Pemba is the capital of Cabo Delgado, the most northerly province of Mozambique. It is a pretty palm-roofed coastal town built at the mouth of an enormous natural harbour.

Pemba is renowned as being a prime destination for water sport and diving enthusiasts as the coral reef lies close to the shore. The abundant fishing waters at St Lazarus Banks are also within easy reach.

Offshore diving and snorkelling is reckoned to be some of the best in Southern Africa. There are many pristine, white beaches along the coast, including the famous Wimbe beach to the north.

Old Town
The Old Town contains several traditional markets. Also known as ‘bazares’ these can be found in the ‘bairros’ of Paquitequete, Natite and Cariacó. In these quarters you can also admire the silver smiths at work on their verandas.

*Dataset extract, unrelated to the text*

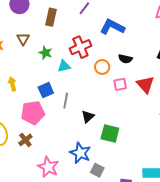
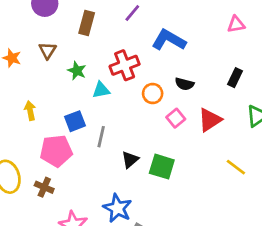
pink square: (120, 84) -> (176, 118), turned -32
red triangle: (145, 85) -> (210, 120), turned 36
green square: (110, 133) -> (162, 167), moved
brown cross: (25, 140) -> (44, 187), turned -32

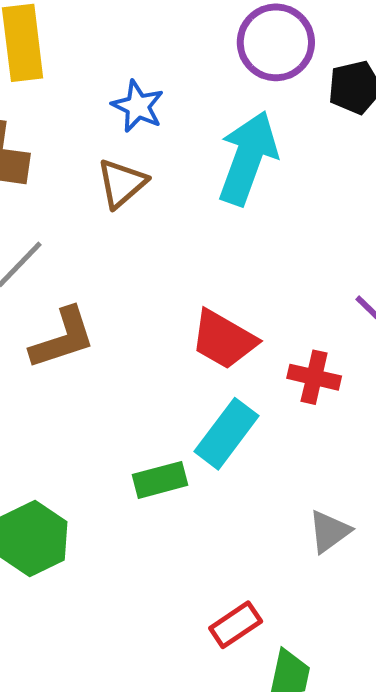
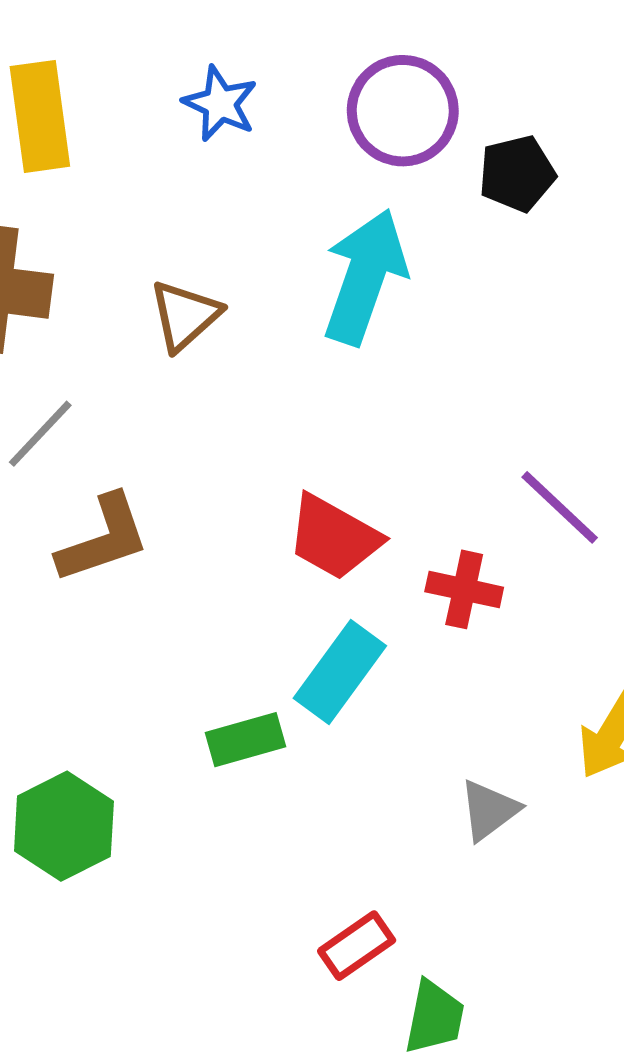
blue star: (138, 106) -> (220, 104), moved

These craftsman transform coins into silver necklaces, bracelets and earrings. This is an old art, passed down through many generations from father to son.

Praia do Wimbe
This is a palm-lined beach with white sand and clear blue waters.

Praia do Farol
You can walk along Wimbe beach in a southerly direction to the lighthouse (farol) and beach nearby.

Quirimbas Archipelago
The Quirimbas Archipelago consists of 32 coral islands stretching from Pemba to the Rovuma River, which forms the natural frontier between Tanzania and Mozambique. The area has never been developed and remains an unexplored tourist paradise.

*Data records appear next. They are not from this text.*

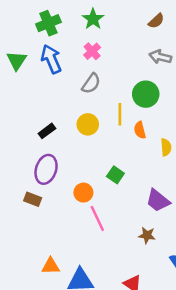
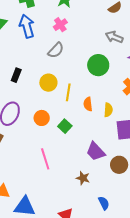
yellow line: (120, 114) -> (68, 92), moved
orange semicircle: (140, 130) -> (88, 104), moved
black rectangle: (47, 131) -> (16, 75), moved, turned -40
orange circle: (83, 193) -> (42, 118), moved

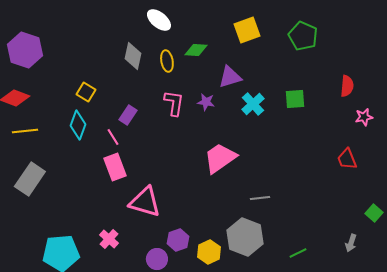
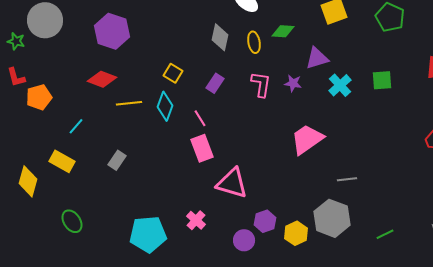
purple rectangle: (128, 115) -> (215, 83), moved
yellow line: (25, 131) -> (129, 103), moved
gray rectangle: (30, 179) -> (117, 160), size x0.6

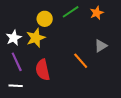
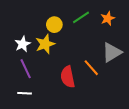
gray triangle: (101, 46) -> (112, 52), size x1.5
red semicircle: (43, 70) -> (68, 77), moved

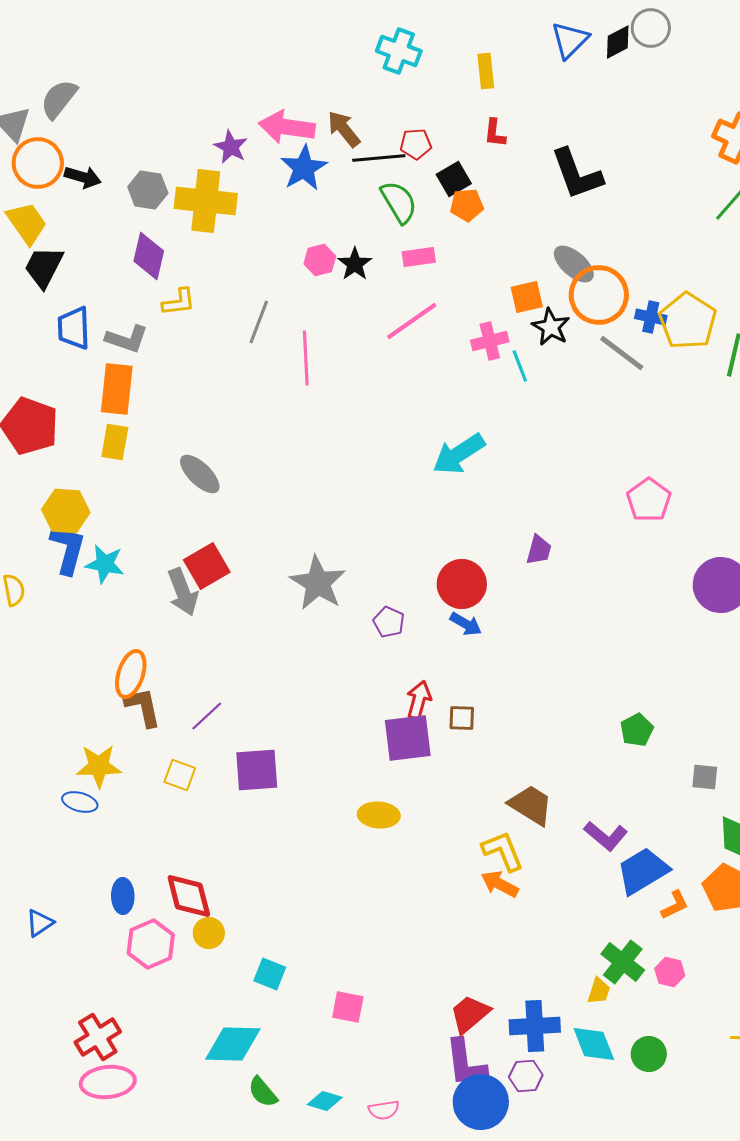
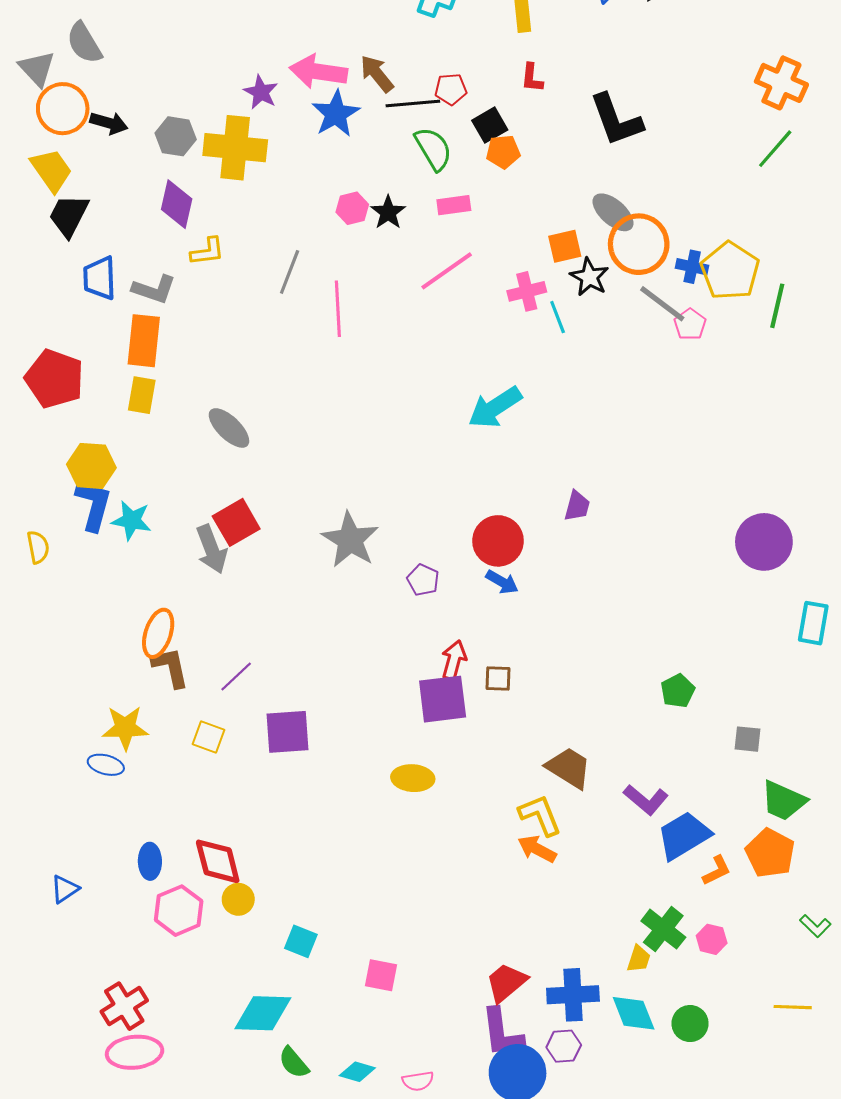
gray semicircle: (59, 99) -> (84, 43), turned -69
pink pentagon: (649, 500) -> (690, 324), moved, size x0.7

The southern most 11 of these islands and a vast expanse of mainland forest are included in the Quirimbas National Park - a conservation effort to preserve and protect the area. Quirimba Island is the main island of the Quirimbas

The Quirimbas have enormous cultural and historical value, with a combination of Arabian, Portuguese, and African influences. The magnificent old fortresses on Ibo Island boast intriguing historical and fascinating sites. In historic times, the island was an important Portuguese trade post.

Getting There
There are daily flights from Maputo, direct flights from from Johannesburg twice a week and from Nairobi 2 times a week.

The almost 3000 kilometer road journey from Johannesburg does not require a 4-wheel-drive as most of the way is good tar with some 500 km's of slow bumpy dirt road.